雏田没说话,只是往灶膛里添了根柴。火光映在她眼里,像落了两簇小小的火苗。她知道白野的母亲是因病去世的,那段时间他请了长假,回来时瘦了好多,眼下的青黑重得像化不开的墨。
“汤好了。”白野掀开锅盖,热气扑面而来,带着腊肠的咸香和蔬菜的清甜。他盛了两碗,递绐雏田一碗,“小心烫。”
两人坐在草垛上,捧着热汤小口喝着。木屋外风雪呼啸,木屋里却暖融融的,只有汤勺碰到碗沿的轻响和偶尔的柴火噼啪声。雏田喝到最后,发现碗底沉着颗完整的腊肠,显然是白野特意留给她的。
“晚上我守前半夜,你睡会儿。”白野收拾着碗筷,忽然说,“定了凌晨三点的闹钟,到时候叫你。”
雏田点头,却没立刻躺下。她看着白野把毯子铺在墙角的木板上,又在上面垫了层干草,动作仔细得像在布置什么重要的仪式。他脱了外套铺在上面当枕头,刚要躺下,忽然想起什么,又起身把自己的围巾解下来,叠成方块放在枕头上。
“这个软和点。”他说得随意,像是怕她觉得不妥。
后半夜的风雪渐渐小了,月光透过木屋的缝隙照进来,在地上投下狭长的光带。
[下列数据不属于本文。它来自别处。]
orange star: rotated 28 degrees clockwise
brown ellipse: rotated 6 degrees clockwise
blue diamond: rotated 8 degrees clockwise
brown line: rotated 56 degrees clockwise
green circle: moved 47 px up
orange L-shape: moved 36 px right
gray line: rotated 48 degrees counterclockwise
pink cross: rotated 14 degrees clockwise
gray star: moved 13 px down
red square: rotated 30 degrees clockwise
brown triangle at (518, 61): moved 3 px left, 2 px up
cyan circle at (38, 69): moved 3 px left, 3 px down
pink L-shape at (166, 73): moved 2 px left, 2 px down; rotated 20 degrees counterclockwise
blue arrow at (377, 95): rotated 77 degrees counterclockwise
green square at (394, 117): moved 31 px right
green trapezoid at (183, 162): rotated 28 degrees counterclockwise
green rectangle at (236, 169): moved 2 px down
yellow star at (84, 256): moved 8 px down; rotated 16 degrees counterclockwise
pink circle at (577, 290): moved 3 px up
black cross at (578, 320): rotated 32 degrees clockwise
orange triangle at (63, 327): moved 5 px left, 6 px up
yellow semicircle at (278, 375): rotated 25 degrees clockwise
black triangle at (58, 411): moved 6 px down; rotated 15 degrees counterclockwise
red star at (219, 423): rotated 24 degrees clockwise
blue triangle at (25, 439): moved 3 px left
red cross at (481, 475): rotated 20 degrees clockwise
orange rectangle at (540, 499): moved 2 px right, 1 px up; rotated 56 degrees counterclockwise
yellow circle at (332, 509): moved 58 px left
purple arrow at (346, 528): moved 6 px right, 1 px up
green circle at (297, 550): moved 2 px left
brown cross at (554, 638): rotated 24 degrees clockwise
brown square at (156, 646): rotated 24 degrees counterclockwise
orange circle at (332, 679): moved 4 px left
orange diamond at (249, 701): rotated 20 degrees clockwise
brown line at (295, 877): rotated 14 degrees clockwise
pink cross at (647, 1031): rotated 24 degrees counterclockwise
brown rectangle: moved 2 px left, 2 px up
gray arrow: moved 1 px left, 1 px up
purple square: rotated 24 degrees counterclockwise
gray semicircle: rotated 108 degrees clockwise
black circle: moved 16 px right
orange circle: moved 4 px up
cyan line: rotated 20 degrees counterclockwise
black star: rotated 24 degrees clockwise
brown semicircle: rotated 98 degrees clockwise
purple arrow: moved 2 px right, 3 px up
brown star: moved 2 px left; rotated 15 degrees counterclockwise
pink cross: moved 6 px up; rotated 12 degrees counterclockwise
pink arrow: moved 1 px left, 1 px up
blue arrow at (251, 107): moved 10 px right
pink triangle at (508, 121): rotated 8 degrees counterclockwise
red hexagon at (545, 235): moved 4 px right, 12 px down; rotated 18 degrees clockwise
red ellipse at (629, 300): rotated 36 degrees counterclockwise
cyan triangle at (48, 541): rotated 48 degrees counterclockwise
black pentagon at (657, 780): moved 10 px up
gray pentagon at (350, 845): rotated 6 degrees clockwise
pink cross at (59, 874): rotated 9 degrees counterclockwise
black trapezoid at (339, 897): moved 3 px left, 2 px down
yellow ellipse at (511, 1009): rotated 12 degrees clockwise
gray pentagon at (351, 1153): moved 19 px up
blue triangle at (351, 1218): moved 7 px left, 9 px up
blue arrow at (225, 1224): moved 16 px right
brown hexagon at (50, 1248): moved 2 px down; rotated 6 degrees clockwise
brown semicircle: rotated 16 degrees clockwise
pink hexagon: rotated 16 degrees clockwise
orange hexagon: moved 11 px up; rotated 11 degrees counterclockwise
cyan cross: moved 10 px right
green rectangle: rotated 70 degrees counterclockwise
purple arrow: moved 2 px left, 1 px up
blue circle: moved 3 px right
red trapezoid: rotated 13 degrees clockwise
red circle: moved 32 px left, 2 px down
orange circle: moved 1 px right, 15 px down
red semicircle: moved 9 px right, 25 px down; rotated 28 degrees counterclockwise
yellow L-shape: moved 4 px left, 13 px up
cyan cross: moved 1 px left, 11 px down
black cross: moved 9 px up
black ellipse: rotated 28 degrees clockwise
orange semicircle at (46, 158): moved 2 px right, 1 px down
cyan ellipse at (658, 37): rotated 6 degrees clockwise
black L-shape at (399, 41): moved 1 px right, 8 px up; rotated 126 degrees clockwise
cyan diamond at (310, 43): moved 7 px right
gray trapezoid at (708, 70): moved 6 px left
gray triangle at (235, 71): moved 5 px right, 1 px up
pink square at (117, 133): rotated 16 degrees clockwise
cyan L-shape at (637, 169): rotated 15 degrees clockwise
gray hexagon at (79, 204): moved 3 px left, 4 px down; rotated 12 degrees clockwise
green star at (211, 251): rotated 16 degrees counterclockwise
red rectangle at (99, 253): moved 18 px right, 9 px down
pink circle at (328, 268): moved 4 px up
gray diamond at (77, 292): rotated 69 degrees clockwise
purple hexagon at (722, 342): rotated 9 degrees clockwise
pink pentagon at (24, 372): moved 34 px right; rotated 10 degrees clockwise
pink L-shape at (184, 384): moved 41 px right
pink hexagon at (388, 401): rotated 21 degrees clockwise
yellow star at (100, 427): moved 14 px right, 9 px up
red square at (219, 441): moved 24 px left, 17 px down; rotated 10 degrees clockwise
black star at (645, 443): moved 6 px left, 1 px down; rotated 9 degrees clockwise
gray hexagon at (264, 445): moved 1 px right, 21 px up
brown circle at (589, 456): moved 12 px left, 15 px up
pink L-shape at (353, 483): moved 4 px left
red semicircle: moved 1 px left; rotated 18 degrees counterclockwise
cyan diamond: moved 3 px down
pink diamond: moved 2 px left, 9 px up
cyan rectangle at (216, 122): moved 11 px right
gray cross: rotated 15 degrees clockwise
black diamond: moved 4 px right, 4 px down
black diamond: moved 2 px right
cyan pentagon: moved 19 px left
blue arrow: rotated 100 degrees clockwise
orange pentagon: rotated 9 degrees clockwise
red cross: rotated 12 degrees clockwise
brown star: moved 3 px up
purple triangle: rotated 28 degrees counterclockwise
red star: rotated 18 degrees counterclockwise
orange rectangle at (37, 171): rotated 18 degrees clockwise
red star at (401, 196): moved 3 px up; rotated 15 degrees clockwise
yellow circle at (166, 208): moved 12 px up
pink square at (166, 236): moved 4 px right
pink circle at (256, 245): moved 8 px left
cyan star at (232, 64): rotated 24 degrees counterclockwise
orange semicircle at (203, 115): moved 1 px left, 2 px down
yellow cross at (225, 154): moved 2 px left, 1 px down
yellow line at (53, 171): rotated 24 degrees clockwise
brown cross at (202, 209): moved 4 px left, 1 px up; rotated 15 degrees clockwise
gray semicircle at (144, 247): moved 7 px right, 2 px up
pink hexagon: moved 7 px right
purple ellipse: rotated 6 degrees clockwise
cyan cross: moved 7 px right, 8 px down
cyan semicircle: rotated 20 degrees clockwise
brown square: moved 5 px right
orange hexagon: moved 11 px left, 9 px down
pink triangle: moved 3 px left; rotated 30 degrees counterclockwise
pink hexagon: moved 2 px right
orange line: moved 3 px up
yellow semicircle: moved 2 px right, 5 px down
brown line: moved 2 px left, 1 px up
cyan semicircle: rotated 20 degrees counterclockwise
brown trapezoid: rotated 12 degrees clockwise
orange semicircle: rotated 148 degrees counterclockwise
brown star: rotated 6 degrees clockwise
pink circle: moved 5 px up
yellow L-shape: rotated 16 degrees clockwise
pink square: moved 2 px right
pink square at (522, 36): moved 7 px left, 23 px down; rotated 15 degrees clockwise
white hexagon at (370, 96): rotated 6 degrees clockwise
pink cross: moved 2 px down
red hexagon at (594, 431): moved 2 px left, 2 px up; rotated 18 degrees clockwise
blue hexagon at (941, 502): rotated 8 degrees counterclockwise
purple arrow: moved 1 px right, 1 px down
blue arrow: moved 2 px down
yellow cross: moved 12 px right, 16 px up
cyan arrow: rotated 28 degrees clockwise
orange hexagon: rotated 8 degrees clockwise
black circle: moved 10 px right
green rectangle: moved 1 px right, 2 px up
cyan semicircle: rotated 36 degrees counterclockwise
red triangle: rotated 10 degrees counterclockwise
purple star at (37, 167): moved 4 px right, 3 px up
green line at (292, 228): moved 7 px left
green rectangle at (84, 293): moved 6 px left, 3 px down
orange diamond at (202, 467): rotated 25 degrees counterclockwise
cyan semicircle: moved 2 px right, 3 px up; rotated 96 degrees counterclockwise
雏田裹着毯子靠在草垛上,其实没怎么睡着。她能听见白野的呼吸声,平稳而悠长,偶尔夹杂着他翻身时布料摩擦的轻响。有次他似乎梦到了什么,低声呢喃了句模糊的话,像是在叫“妈”,随即又安静下来。
凌晨三点,闹钟还没响,白野却自己醒了。他轻手轻脚地起身,看到雏田已经坐起来,正往灶膛里添柴。“醒了?”他问。
“被雪光晃醒的。”雏田指了指窗外,雪停了,月亮从云层里钻出来,把雪地照得亮堂堂的,“外面好像有动静。”
白野立刻警觉起来,摸出腰间的苦无走到窗边,撩开窗帘一角往外看。雪地上印着一串奇怪的脚印,像是什么小型动物留下的,却比寻常的雪兔脚印深了不少,一直延伸到木屋后面的树林里。
“是雪貉。”白野认出那脚印,“纲手大人说过,这种小家伙会偷金属制品,尤其是忍具。”他转身抓起忍具包,“我去看看,你在屋里等着,锁好门。”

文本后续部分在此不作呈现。